PROBLEM TO SOLVE: In the copy, keep every record exact and leave out all images.

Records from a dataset
------------------------------
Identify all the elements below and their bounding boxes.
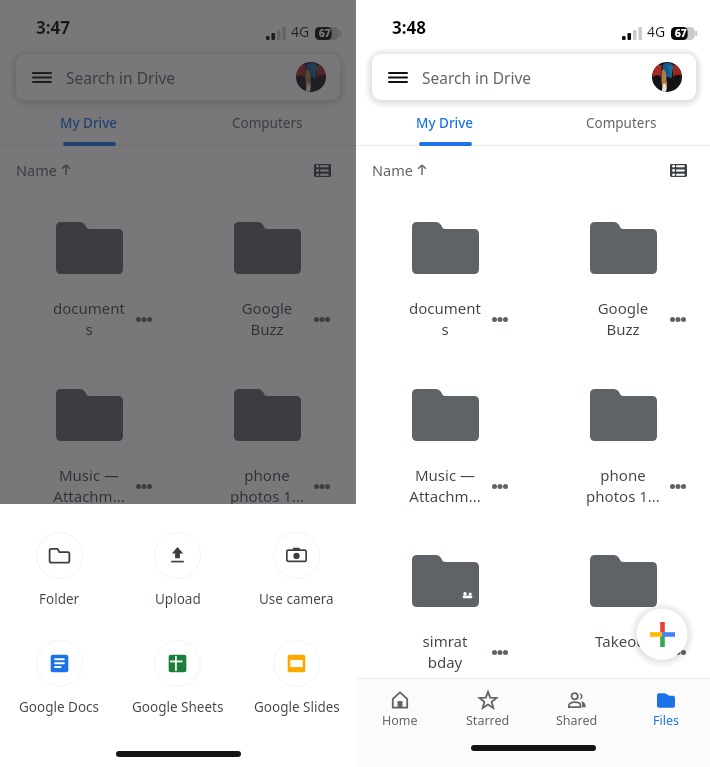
staticText: phone photos 1... — [534, 465, 710, 507]
button[interactable]: Create new — [629, 601, 695, 667]
button[interactable]: simrat bday — [0, 535, 178, 685]
button[interactable]: Switch to list view — [308, 156, 336, 184]
button[interactable]: document s — [356, 202, 534, 352]
button[interactable]: Account — [652, 62, 682, 92]
button[interactable]: My Drive — [356, 104, 533, 146]
staticText: Upload — [155, 590, 201, 608]
button[interactable]: document s — [0, 202, 178, 352]
button[interactable]: Files — [621, 679, 710, 736]
staticText: Folder — [39, 590, 80, 608]
staticText: phone photos 1... — [178, 465, 356, 507]
staticText: Music — Attachm... — [356, 465, 534, 507]
staticText: Google Buzz — [178, 298, 356, 340]
button[interactable]: Starred — [444, 679, 532, 736]
button[interactable]: More options for simrat bday — [486, 638, 514, 666]
button[interactable]: Folder — [0, 532, 118, 608]
staticText: document s — [0, 298, 178, 340]
button[interactable]: More options for Music — Attachm... — [130, 472, 158, 500]
staticText: My Drive — [60, 114, 118, 132]
staticText: Name — [16, 160, 57, 180]
staticText: 67 — [319, 26, 331, 40]
button[interactable]: More options for Music — Attachm... — [486, 472, 514, 500]
staticText: 67 — [675, 26, 687, 40]
button[interactable]: Search in Drive — [16, 54, 340, 100]
button[interactable]: Google Buzz — [178, 202, 356, 352]
staticText: simrat bday — [0, 631, 178, 673]
button[interactable]: Google Sheets — [118, 640, 237, 716]
button[interactable]: More options for document s — [130, 305, 158, 333]
button[interactable]: More options for Google Buzz — [308, 305, 336, 333]
button[interactable]: Use camera — [237, 532, 356, 608]
button[interactable]: More options for document s — [486, 305, 514, 333]
button[interactable]: Music — Attachm... — [0, 369, 178, 519]
button[interactable]: Google Buzz — [534, 202, 710, 352]
staticText: Use camera — [259, 590, 334, 608]
button[interactable]: Upload — [118, 532, 237, 608]
button[interactable]: Starred — [89, 679, 178, 736]
button[interactable]: Google Slides — [237, 640, 356, 716]
staticText: 4G — [291, 22, 310, 41]
staticText: Computers — [586, 114, 657, 132]
staticText: Home — [382, 712, 418, 729]
button[interactable]: Takeout — [178, 535, 356, 685]
staticText: Google Buzz — [534, 298, 710, 340]
button[interactable]: Switch to list view — [664, 156, 692, 184]
button[interactable]: Home — [356, 679, 444, 736]
button[interactable]: More options for Takeout — [664, 638, 692, 666]
button[interactable]: Create new — [273, 601, 339, 667]
button[interactable]: Takeout — [534, 535, 710, 685]
button[interactable]: Account — [296, 62, 326, 92]
staticText: 4G — [647, 22, 666, 41]
staticText: Search in Drive — [422, 67, 532, 88]
button[interactable]: Files — [267, 679, 356, 736]
button[interactable]: More options for phone photos 1... — [308, 472, 336, 500]
staticText: Google Docs — [19, 698, 100, 716]
button[interactable]: Search in Drive — [372, 54, 696, 100]
staticText: Starred — [466, 712, 510, 729]
button[interactable]: phone photos 1... — [178, 369, 356, 519]
staticText: 3:47 — [36, 16, 70, 39]
button[interactable]: Google Docs — [0, 640, 118, 716]
staticText: Shared — [556, 712, 598, 729]
staticText: document s — [356, 298, 534, 340]
button[interactable]: Home — [0, 679, 89, 736]
button[interactable]: More options for phone photos 1... — [664, 472, 692, 500]
staticText: Home — [27, 712, 63, 729]
button[interactable]: More options for Google Buzz — [664, 305, 692, 333]
staticText: 3:48 — [392, 16, 426, 39]
button[interactable]: Name — [16, 160, 72, 180]
staticText: Name — [372, 160, 413, 180]
button[interactable]: phone photos 1... — [534, 369, 710, 519]
button[interactable]: Computers — [533, 104, 710, 146]
button[interactable]: Shared — [178, 679, 267, 736]
button[interactable]: simrat bday — [356, 535, 534, 685]
staticText: My Drive — [416, 114, 474, 132]
button[interactable]: Name — [372, 160, 428, 180]
staticText: Google Slides — [254, 698, 340, 716]
button[interactable]: Shared — [532, 679, 621, 736]
staticText: Google Sheets — [132, 698, 224, 716]
button[interactable]: My Drive — [0, 104, 178, 146]
staticText: simrat bday — [356, 631, 534, 673]
staticText: Search in Drive — [66, 67, 176, 88]
staticText: Music — Attachm... — [0, 465, 178, 507]
button[interactable]: Music — Attachm... — [356, 369, 534, 519]
staticText: Computers — [232, 114, 303, 132]
staticText: Takeout — [534, 631, 710, 651]
button[interactable]: Computers — [178, 104, 356, 146]
staticText: Files — [653, 712, 679, 729]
------------------------------
EXPECTED ANSWER:
Identify all the elements below and their bounding boxes.
staticText: phone photos 1... — [534, 465, 710, 507]
button[interactable]: Create new — [629, 601, 695, 667]
button[interactable]: simrat bday — [0, 535, 178, 685]
button[interactable]: Switch to list view — [308, 156, 336, 184]
button[interactable]: document s — [356, 202, 534, 352]
button[interactable]: Account — [652, 62, 682, 92]
button[interactable]: My Drive — [356, 104, 533, 146]
staticText: Upload — [155, 590, 201, 608]
button[interactable]: document s — [0, 202, 178, 352]
button[interactable]: Files — [621, 679, 710, 736]
staticText: Folder — [39, 590, 80, 608]
staticText: phone photos 1... — [178, 465, 356, 507]
staticText: Music — Attachm... — [356, 465, 534, 507]
staticText: Google Buzz — [178, 298, 356, 340]
button[interactable]: Starred — [444, 679, 532, 736]
button[interactable]: More options for simrat bday — [486, 638, 514, 666]
button[interactable]: Folder — [0, 532, 118, 608]
staticText: document s — [0, 298, 178, 340]
button[interactable]: More options for Music — Attachm... — [130, 472, 158, 500]
staticText: My Drive — [60, 114, 118, 132]
staticText: Name — [16, 160, 57, 180]
staticText: 67 — [319, 26, 331, 40]
button[interactable]: More options for Music — Attachm... — [486, 472, 514, 500]
staticText: 67 — [675, 26, 687, 40]
button[interactable]: Search in Drive — [16, 54, 340, 100]
button[interactable]: Google Buzz — [178, 202, 356, 352]
staticText: simrat bday — [0, 631, 178, 673]
button[interactable]: Google Sheets — [118, 640, 237, 716]
button[interactable]: More options for document s — [130, 305, 158, 333]
button[interactable]: More options for Google Buzz — [308, 305, 336, 333]
button[interactable]: Use camera — [237, 532, 356, 608]
button[interactable]: More options for document s — [486, 305, 514, 333]
button[interactable]: Music — Attachm... — [0, 369, 178, 519]
button[interactable]: Google Buzz — [534, 202, 710, 352]
staticText: Use camera — [259, 590, 334, 608]
button[interactable]: Upload — [118, 532, 237, 608]
button[interactable]: Starred — [89, 679, 178, 736]
button[interactable]: Google Slides — [237, 640, 356, 716]
staticText: 4G — [291, 22, 310, 41]
staticText: Computers — [586, 114, 657, 132]
staticText: Home — [382, 712, 418, 729]
button[interactable]: Takeout — [178, 535, 356, 685]
staticText: Google Buzz — [534, 298, 710, 340]
button[interactable]: Switch to list view — [664, 156, 692, 184]
button[interactable]: Home — [356, 679, 444, 736]
button[interactable]: More options for Takeout — [664, 638, 692, 666]
button[interactable]: Create new — [273, 601, 339, 667]
button[interactable]: Takeout — [534, 535, 710, 685]
button[interactable]: Account — [296, 62, 326, 92]
staticText: 4G — [647, 22, 666, 41]
staticText: Search in Drive — [422, 67, 532, 88]
button[interactable]: Files — [267, 679, 356, 736]
button[interactable]: More options for phone photos 1... — [308, 472, 336, 500]
staticText: Google Docs — [19, 698, 100, 716]
button[interactable]: Search in Drive — [372, 54, 696, 100]
staticText: Starred — [466, 712, 510, 729]
button[interactable]: phone photos 1... — [178, 369, 356, 519]
staticText: 3:47 — [36, 16, 70, 39]
button[interactable]: Google Docs — [0, 640, 118, 716]
staticText: Shared — [556, 712, 598, 729]
staticText: document s — [356, 298, 534, 340]
button[interactable]: Home — [0, 679, 89, 736]
button[interactable]: More options for phone photos 1... — [664, 472, 692, 500]
staticText: Home — [27, 712, 63, 729]
button[interactable]: More options for Google Buzz — [664, 305, 692, 333]
staticText: 3:48 — [392, 16, 426, 39]
button[interactable]: Name — [16, 160, 72, 180]
staticText: Name — [372, 160, 413, 180]
button[interactable]: phone photos 1... — [534, 369, 710, 519]
button[interactable]: Computers — [533, 104, 710, 146]
button[interactable]: Shared — [178, 679, 267, 736]
button[interactable]: simrat bday — [356, 535, 534, 685]
staticText: My Drive — [416, 114, 474, 132]
button[interactable]: Name — [372, 160, 428, 180]
staticText: Google Slides — [254, 698, 340, 716]
button[interactable]: Shared — [532, 679, 621, 736]
staticText: Google Sheets — [132, 698, 224, 716]
button[interactable]: My Drive — [0, 104, 178, 146]
staticText: simrat bday — [356, 631, 534, 673]
staticText: Search in Drive — [66, 67, 176, 88]
staticText: Music — Attachm... — [0, 465, 178, 507]
button[interactable]: Music — Attachm... — [356, 369, 534, 519]
staticText: Computers — [232, 114, 303, 132]
staticText: Takeout — [534, 631, 710, 651]
button[interactable]: Computers — [178, 104, 356, 146]
staticText: Files — [653, 712, 679, 729]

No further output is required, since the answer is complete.